Exercise instructions >> Please copy each line of the listing that includes the string "Erfüllung".
════
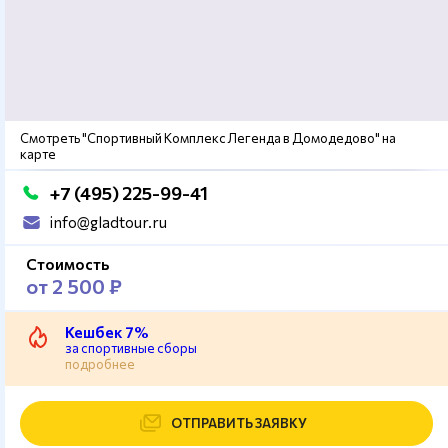
Смотреть "Спортивный Комплекс Легенда в Домодедово" на
карте
+7 (495) 225-99-41
info@gladtour.ru
Стоимость
от 2 500 ₽
Кешбек 7%
за спортивные сборы
подробнее
ОТПРАВИТЬ ЗАЯВКУ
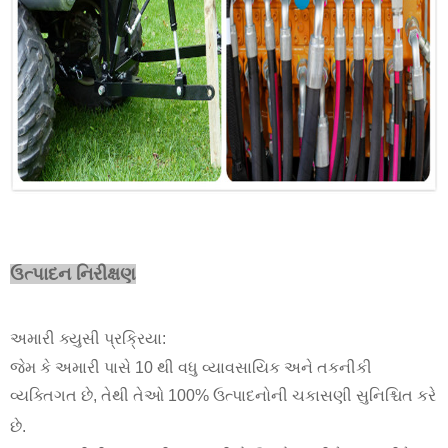
ઉત્પાદન નિરીક્ષણ
અમારી ક્યુસી પ્રક્રિયા:
જેમ કે અમારી પાસે 10 થી વધુ વ્યાવસાયિક અને તકનીકી
વ્યક્તિગત છે, તેથી તેઓ 100% ઉત્પાદનોની ચકાસણી સુનિશ્ચિત કરે
છે.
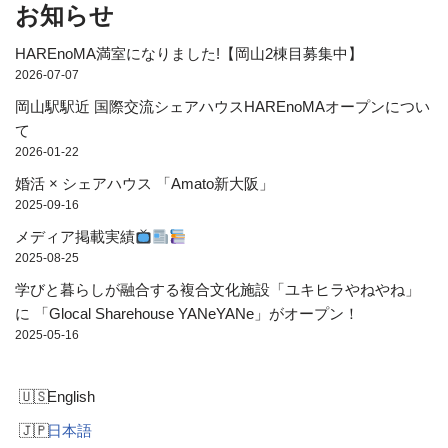
お知らせ
HAREnoMA満室になりました!【岡山2棟目募集中】
2026-07-07
岡山駅駅近 国際交流シェアハウスHAREnoMAオープンについ
て
2026-01-22
婚活 × シェアハウス 「Amato新大阪」
2025-09-16
メディア掲載実績
2025-08-25
学びと暮らしが融合する複合文化施設「ユキヒラやねやね」
に 「Glocal Sharehouse YANeYANe」がオープン！
2025-05-16
English
日本語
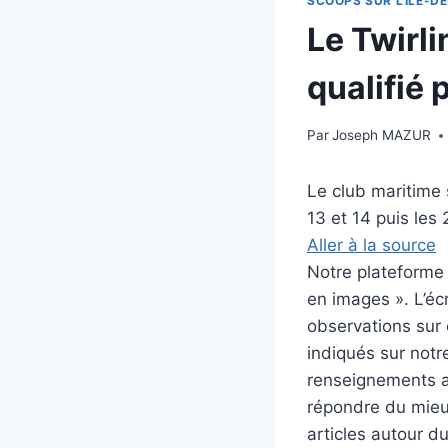
SCOOPS SUR L'ILE-DE
Le Twirli
qualifié 
Par
Joseph MAZUR
Le club maritime 
13 et 14 puis les 
Aller à la source
Notre plateforme i
en images ». L’éc
observations sur c
indiqués sur notre
renseignements au
répondre du mieux
articles autour d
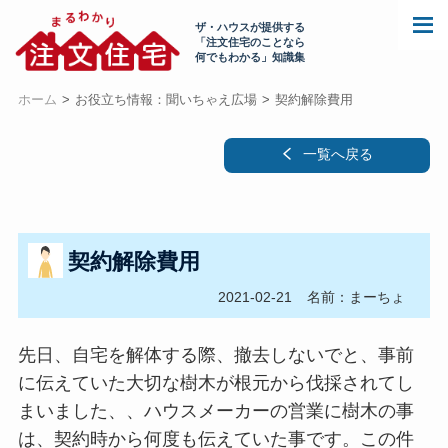
ザ・ハウスが提供する
「注文住宅のことなら
何でもわかる」知識集
ホーム
お役立ち情報：聞いちゃえ広場
契約解除費用
一覧へ戻る
契約解除費用
2021-02-21
名前：まーちょ
先日、自宅を解体する際、撤去しないでと、事前
に伝えていた大切な樹木が根元から伐採されてし
まいました、、ハウスメーカーの営業に樹木の事
は、契約時から何度も伝えていた事です。この件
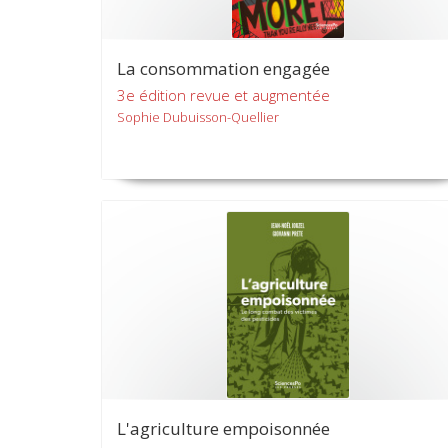
La consommation engagée
3e édition revue et augmentée
Sophie Dubuisson-Quellier
L'agriculture empoisonnée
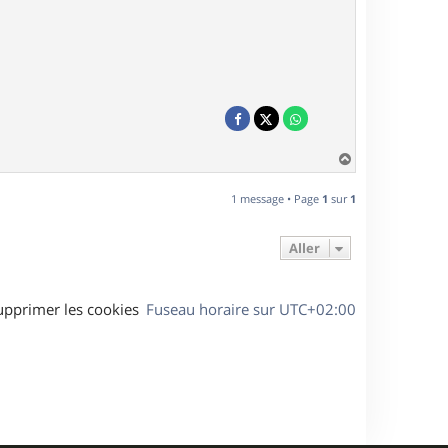
H
a
u
1 message • Page
1
sur
1
t
Aller
upprimer les cookies
Fuseau horaire sur
UTC+02:00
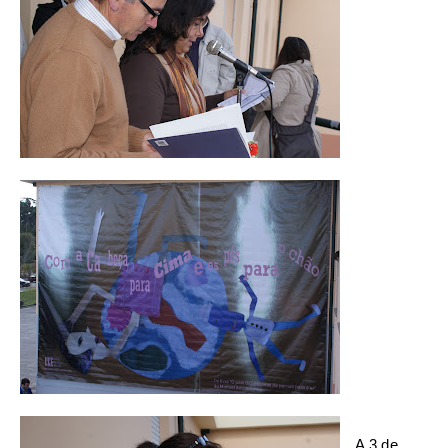
A 3 de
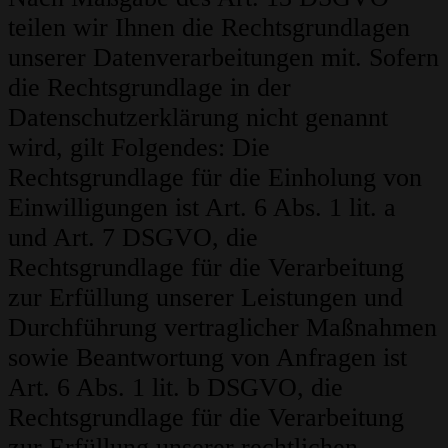
teilen wir Ihnen die Rechtsgrundlagen
unserer Datenverarbeitungen mit. Sofern
die Rechtsgrundlage in der
Datenschutzerklärung nicht genannt
wird, gilt Folgendes: Die
Rechtsgrundlage für die Einholung von
Einwilligungen ist Art. 6 Abs. 1 lit. a
und Art. 7 DSGVO, die
Rechtsgrundlage für die Verarbeitung
zur Erfüllung unserer Leistungen und
Durchführung vertraglicher Maßnahmen
sowie Beantwortung von Anfragen ist
Art. 6 Abs. 1 lit. b DSGVO, die
Rechtsgrundlage für die Verarbeitung
zur Erfüllung unserer rechtlichen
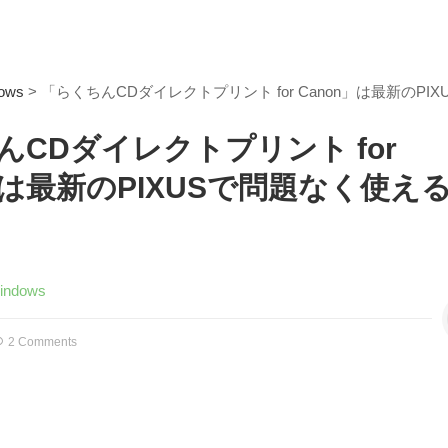
ows
> 「らくちんCDダイレクトプリント for Canon」は最新のPI
んCDダイレクトプリント for
」は最新のPIXUSで問題なく使え
indows
2 Comments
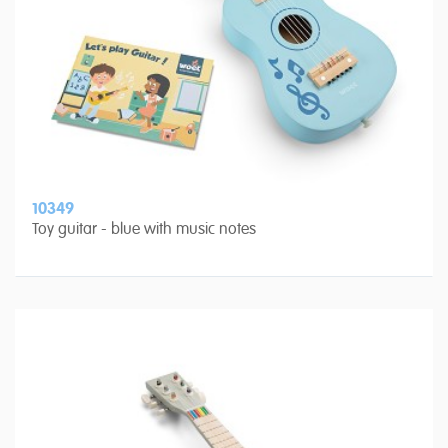
10349
Toy guitar - blue with music notes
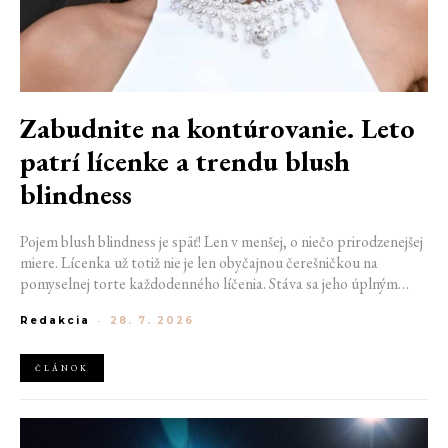
Zabudnite na kontúrovanie. Leto
patrí lícenke a trendu blush
blindness
Pojem blush blindness je späť! Len v menšej, o niečo prirodzenejšej
miere. Lícenka už totiž nie je len obyčajnou čerešničkou na
pomyselnej torte každodenného líčenia. Stáva sa jeho úplným
základom. Nahrádza bronzer, často aj rozjasňovač, a dodáva tvári
Redakcia
-
28. 7. 2026
sviežosť, ktorú žiadny iný produkt napodobniť nedokáže. Termín
kedysi používaný pre nechcený make-up prešľap sa tak stáva
aktuálnym trendom.
ČLÁNOK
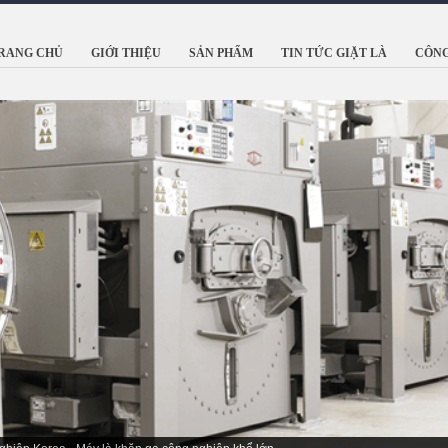
RANG CHỦ
GIỚI THIỆU
SẢN PHẨM
TIN TỨC GIẶT LÀ
CÔNG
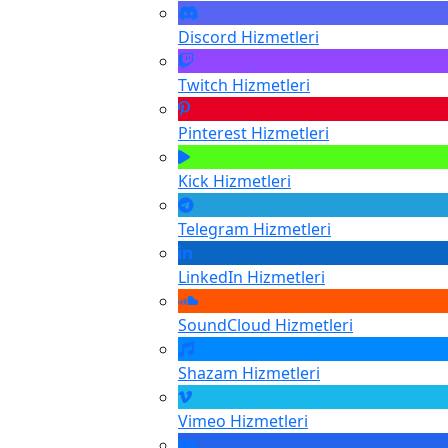
Discord
Hizmetleri
Twitch
Hizmetleri
Pinterest
Hizmetleri
Kick
Hizmetleri
Telegram
Hizmetleri
LinkedIn
Hizmetleri
SoundCloud
Hizmetleri
Shazam
Hizmetleri
Vimeo
Hizmetleri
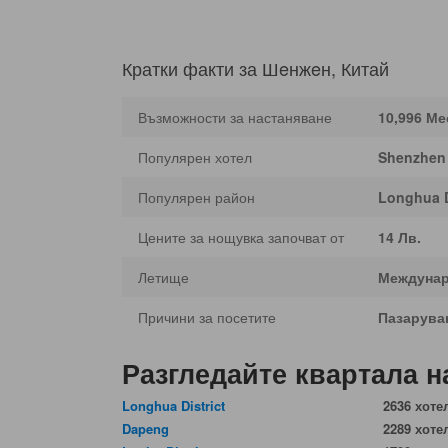
Кратки факти за Шeнжeн, Китай
Възможности за настаняване
10,996 Ме
Популярен хотел
Shenzhen 
Популярен район
Longhua D
Цените за нощувка започват от
14 Лв.
Летище
Междунар
Причини за посетите
Пазарува
Разгледайте квартала 
Longhua District
2636 хоте
Dapeng
2289 хоте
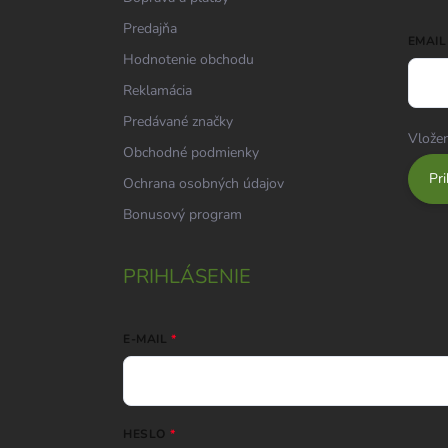
Predajňa
EMAIL
Hodnotenie obchodu
Reklamácia
Predávané značky
Vložen
Obchodné podmienky
Pri
Ochrana osobných údajov
Bonusový program
PRIHLÁSENIE
E-MAIL
HESLO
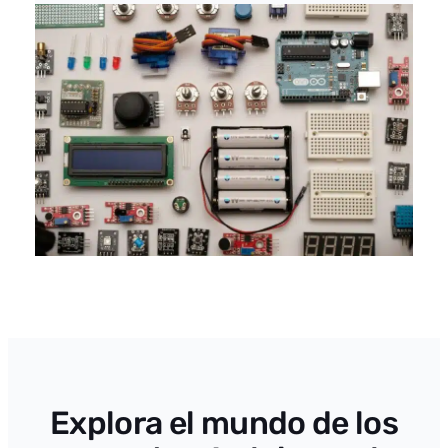
Explora el mundo de los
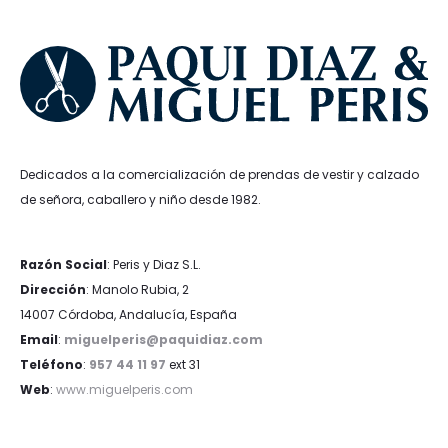
Dedicados a la comercialización de prendas de vestir y calzado
de señora, caballero y niño desde 1982.
Razón Social
: Peris y Diaz S.L.
Dirección
: Manolo Rubia, 2
14007 Córdoba, Andalucía, España
Email
:
miguelperis@paquidiaz.com
Teléfono
:
957 44 11 97
ext 31
Web
:
www.miguelperis.com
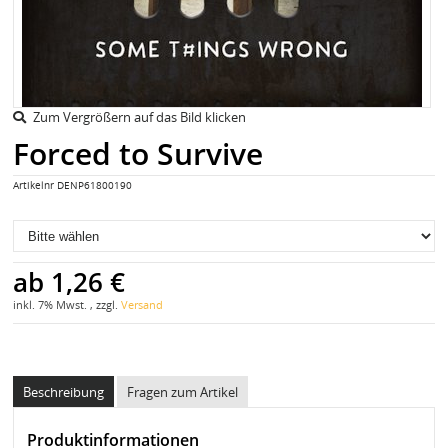
Zum Vergrößern auf das Bild klicken
Forced to Survive
Artikelnr
DENP61800190
ab
1,26 €
inkl. 7% Mwst. , zzgl.
Versand
Beschreibung
Fragen zum Artikel
Produktinformationen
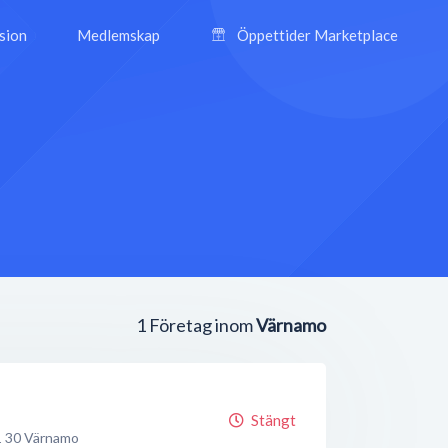
ision
Medlemskap
Öppettider Marketplace
1
Företag inom
Värnamo
Stängt
 30
Värnamo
════
Answer to the problem >>
zur Erfüllung unserer Leistungen und
zur Erfüllung unserer rechtlichen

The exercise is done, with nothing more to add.